The leading candidates are CRYSTALS-Dilithium (now ML-DSA, FIPS 204), FALCON (FN-DSA), and SPHINCS+ (SLH-DSA), all standardised by NIST in August 2024. ML-DSA and FN-DSA are lattice-based and offer the best balance of security and signature size for Bitcoin's block space constraints. SPHINCS+ uses only hash functions but produces very large signatures, making it less practical without significant engineering work.
Would fixing Bitcoin's quantum vulnerability require a hard fork?
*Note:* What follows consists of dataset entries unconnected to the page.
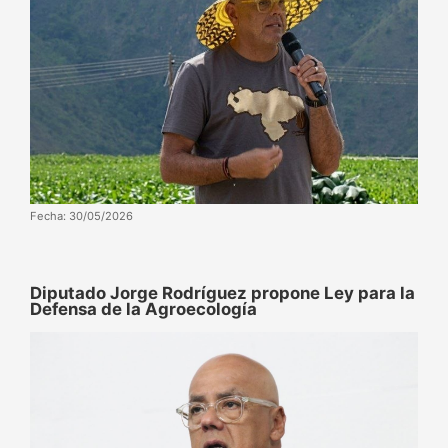
Fecha: 30/05/2026
Diputado Jorge Rodríguez propone Ley para la
Defensa de la Agroecología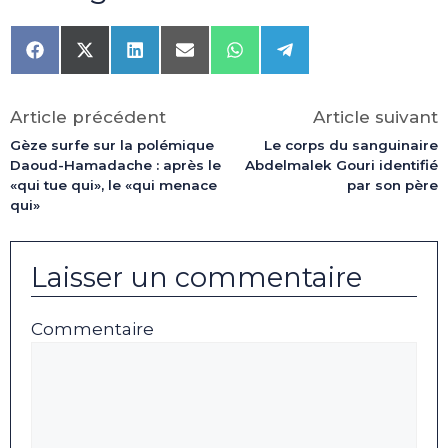
Share
Share
Share
Share
Share
Share
on
on
on
on
on
on
Facebook
X
LinkedIn
Email
WhatsApp
Telegram
(Twitter)
Article précédent
Article suivant
Gèze surfe sur la polémique
Le corps du sanguinaire
Daoud-Hamadache : après le
Abdelmalek Gouri identifié
«qui tue qui», le «qui menace
par son père
qui»
Laisser un commentaire
Commentaire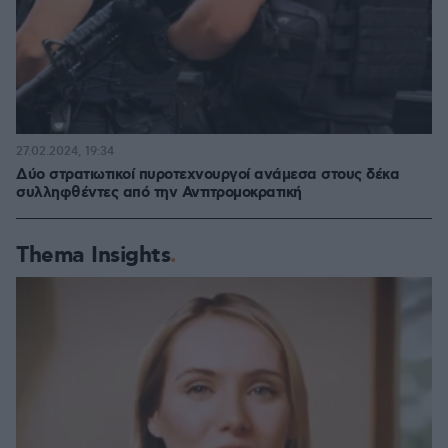
27.02.2024, 19:34
Δύο στρατιωτικοί πυροτεχνουργοί ανάμεσα στους δέκα
συλληφθέντες από την Αντιτρομοκρατική
Thema Insights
Not necessarily. Bitcoin's Tapscript framework, introduced with Taproot in 2021, allows new signature verification opcodes to be added via soft-fork using OP_SUCCESS placeholders. A new opcode supporting a PQC signature scheme could in theory be deployed as a soft-fork, allowing gradual opt-in. However, the larger signature sizes of PQC schemes would still require careful block space management, potentially requiring additional protocol adjustments.
Does the quantum threat affect Bitcoin mining (proof-of-work)?
Only marginally. SHA-256, used in Bitcoin's proof-of-work, is vulnerable to Grover's algorithm, which reduces its effective security from 256 bits to 128 bits. A 128-bit security level is still considered very strong, and the hardware cost of applying Grover's algorithm to mining would be prohibitive compared to classical ASIC mining for the foreseeable future. The signature vulnerability via Shor's algorithm is the far more pressing concern.